Yes, under the new child maintenance scheme the parent who pays child maintenance should be awarded a percentage reduction in respect of any other supported children in the household. The percentage depends on how many other supported children in the household there are. If there is one other supported child there is a percentage reduction of 11% to the amount assessed as payable, if there are two the percentage reduction is 14% and if there are three or more the percentage reduction applied is 16%.
What can I do about an absent father living abroad who is not paying for his children?
This is a difficult situation to resolve as the CSA (Child Support Agency)/CMS (Child Maintenance Service) does not have jurisdiction. If there is a Court order in place obtained through the English Courts then depending on where the father is living enforcement proceedings might be available if there are reciprocal enforcement proceedings arrangements between this country and the father’s country of residence. If there is no order in place then you can try to negotiate directly with the father to explore whether or not you can issue legal proceedings or use a similar agency to the CSA/CMS in this country in the father’s country of residence.
Can Claire’s Law be used if your ex wants contact with his children?
Claire’s Law enables people to check the Police records of their partners to screen for any history of domestic violence.
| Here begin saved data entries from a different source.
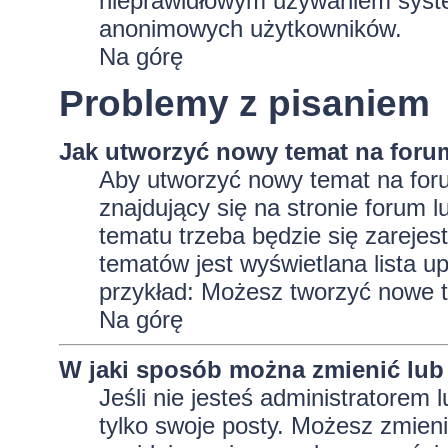
nieprawidłowym używaniem system
anonimowych użytkowników.
Na górę
Problemy z pisaniem
Jak utworzyć nowy temat na foru
Aby utworzyć nowy temat na foru
znajdujący się na stronie forum 
tematu trzeba będzie się zarejes
tematów jest wyświetlana lista 
przykład: Możesz tworzyć nowe t
Na górę
W jaki sposób można zmienić lub
Jeśli nie jesteś administratore
tylko swoje posty. Możesz zmieni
It was named after Claire Wood who was tragically murdered by her ex-boyfriend at her home in Salford in February 2009. She was unaware of his history of violence against women.
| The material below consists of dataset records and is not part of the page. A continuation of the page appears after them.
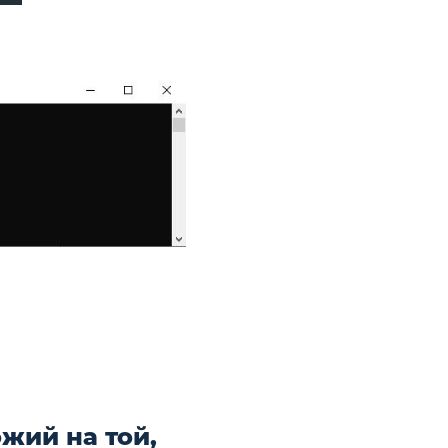
жий на той,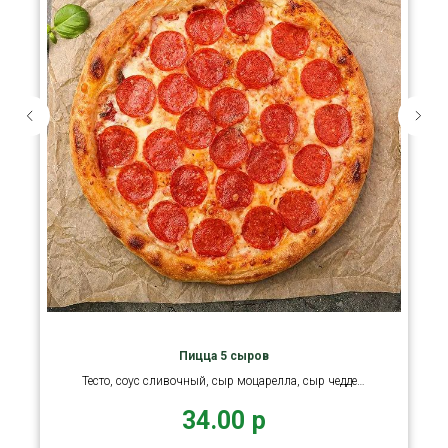
Пицца 5 сыров
Тесто, соус сливочный, сыр моцарелла, сыр чеддер,
сыр дор блю
34.00
р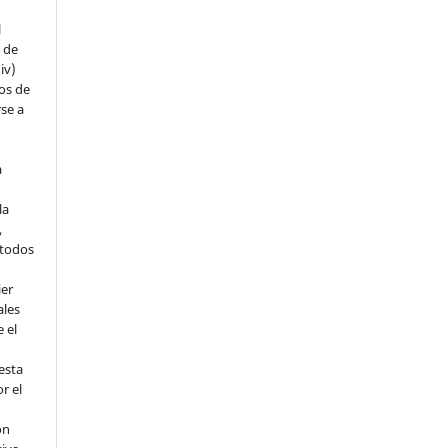
l
s de
iv)
hos de
rse a
a
la
,
todos
ier
ales
 el
esta
r el
ón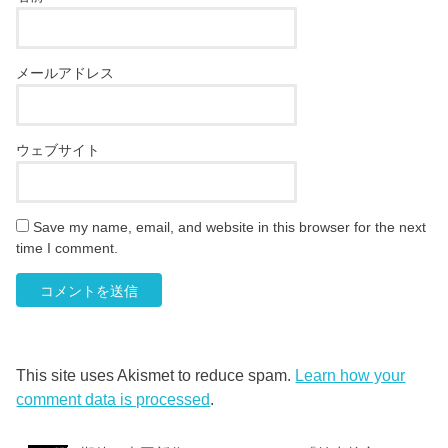
メールアドレス
ウェブサイト
Save my name, email, and website in this browser for the next
time I comment.
This site uses Akismet to reduce spam.
Learn how your
comment data is processed
.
The scheme allows Police to disclose to individuals details of their partner’s abusive pasts and following a 14 month pilot in four Police areas the scheme is being extended to Police forces throughout England and Wales from March 2014. Every request for this information is thoroughly checked by a dedicated panel to ensure information is provided only when it is lawful, proportionate and necessary.
I doubt that you can use this law if you are wishing to stop your ex having contact with the children. If his violence either to you or the children in question is or has been an issue then this may enable you to prevent him having contact with the children. Authorities may also try to ensure that any risk is eradicated by the contact being supervised or by the imposition of other conditions.
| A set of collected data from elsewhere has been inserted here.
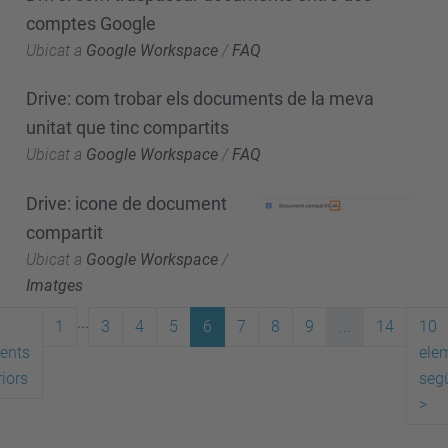
comptes Google
Ubicat a
Google Workspace
/
FAQ
Drive: com trobar els documents de la meva
unitat que tinc compartits
Ubicat a
Google Workspace
/
FAQ
Drive: icone de document
compartit
Ubicat a
Google Workspace
/
Imatges
...
1
3
4
5
6
7
8
9
...
14
10
ents
ele
iors
seg
>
Can I change my children’s names if I am fleeing domestic violence?
Not necessarily. Changing children’s names is a thorny issue. Generally speaking you would need the other parent to consent in writing or the Court’s permission. The Court would make the decision on the basis of what it believes is in the children’s best interests. Any history of domestic violence and your need to ensure your own safety and that of the children would be a factor that the Court would take into consideration as part of its deliberations as to whether or not it would be in the best interests of the children that their names be changed. There are of course a raft of other measures that can be taken to protect you from domestic violence, either through the Police or through the Courts. There are many domestic violence support and counselling services out there to offer assistance apart from the criminal and legal remedies available to you. Changing the children’s surnames may not be the appropriate first course of action but if you do wish to change their names proper legal advice is essential.
Can I put half my mortgage in my children’s names?
In a word, no. The mortgage provider, usually a bank or a building society, is unlikely to agree to this as children under 18 have no legal capacity and of course are unlikely to have an income to satisfy the mortgage lender that they can make the repayments under the obligations and terms of the mortgage. It is however possible to place a property in trust for children and specialist legal advice from a property lawyer/trust lawyer would need to be obtained.
Can I take my children abroad to live? My ex-partner does not have parental responsibility or contact.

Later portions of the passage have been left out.